This is a story about a face in the crowd - the crowd being
the ranks of men who coach baseball. However, for the rest of our lives, this
one man will always stand out, not for what he did on the field, but
It’s the call no parent ever wants to receive - the one that
jerks you from the ordinary into a world of confusion and fear. “Brian has been
taken to the hospital...we’re not sure...please come quickly.”
My husband and I were preparing to go to Raleigh, North
Carolina with Brian for the biggest tournament of the fall baseball season,
combining it with an “official visit” to one of the colleges. The travel and
tournaments that make up the fall showcase season had been great. We made many
new friends and spent great time with Brian’s fall teammates - most of who were
seniors and playing their last round of baseball before the pressures of
college baseball would begin. Brian had been playing for the Mid Atlantic
Rookies, coached by Mike Chroniger. We were having the time of our life, seeing all the colleges and playing on some
great ball fields. Brian had developed a good relationship with his coach, and
was at the top of his game, mentally and physically.
The doctors at the first hospital offered us no answers and very little hope - thinking he had collapsed from bacterial meningitis.
However, enough tests came back negative that they ruled that out, but still
prepared us for the worst.
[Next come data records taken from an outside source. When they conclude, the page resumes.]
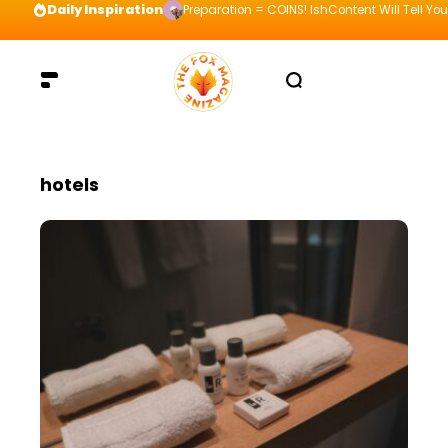
Daily Inspiration
Preparation = COINS! IshContent Will Tell Yo
hotels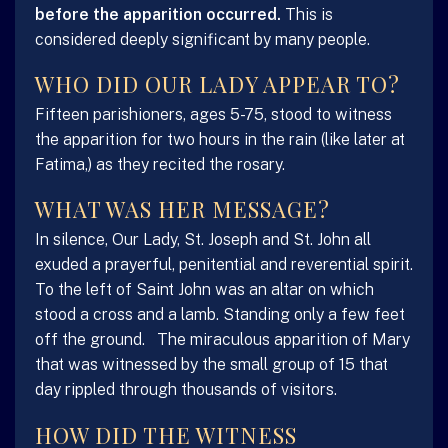
before the apparition occurred.
This is
considered deeply significant by many people.
WHO DID OUR LADY APPEAR TO?
Fifteen parishioners, ages 5-75, stood to witness
the apparition for two hours in the rain (like later at
Fatima,) as they recited the rosary.
WHAT WAS HER MESSAGE?
In silence, Our Lady, St. Joseph and St. John all
exuded a prayerful, penitential and reverential spirit.
To the left of Saint John was an altar on which
stood a cross and a lamb. Standing only a few feet
off the ground. The miraculous apparition of Mary
that was witnessed by the small group of 15 that
day rippled through thousands of visitors.
HOW DID THE WITNESS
We had to sign permission for life support to be
started - a chaotic mass of papers and signatures to just keep my son, who was
now in a coma, breathing. As they transferred him to the University hospital, a
friend asked what she could do, who she could call for me. “Please,” I said,
“call Coach Chroniger, tell him what’s happening.”
Brian was transferred to University of Maryland Medical Center - still on life support, and with a poor prognosis. No one knew what was
wrong - many futile guesses, hundreds of questions from doctors, and still no
answers. We were numb with fear and anxiety, and the hours started slipping by
as we waited for some sign from Brian that he would recover.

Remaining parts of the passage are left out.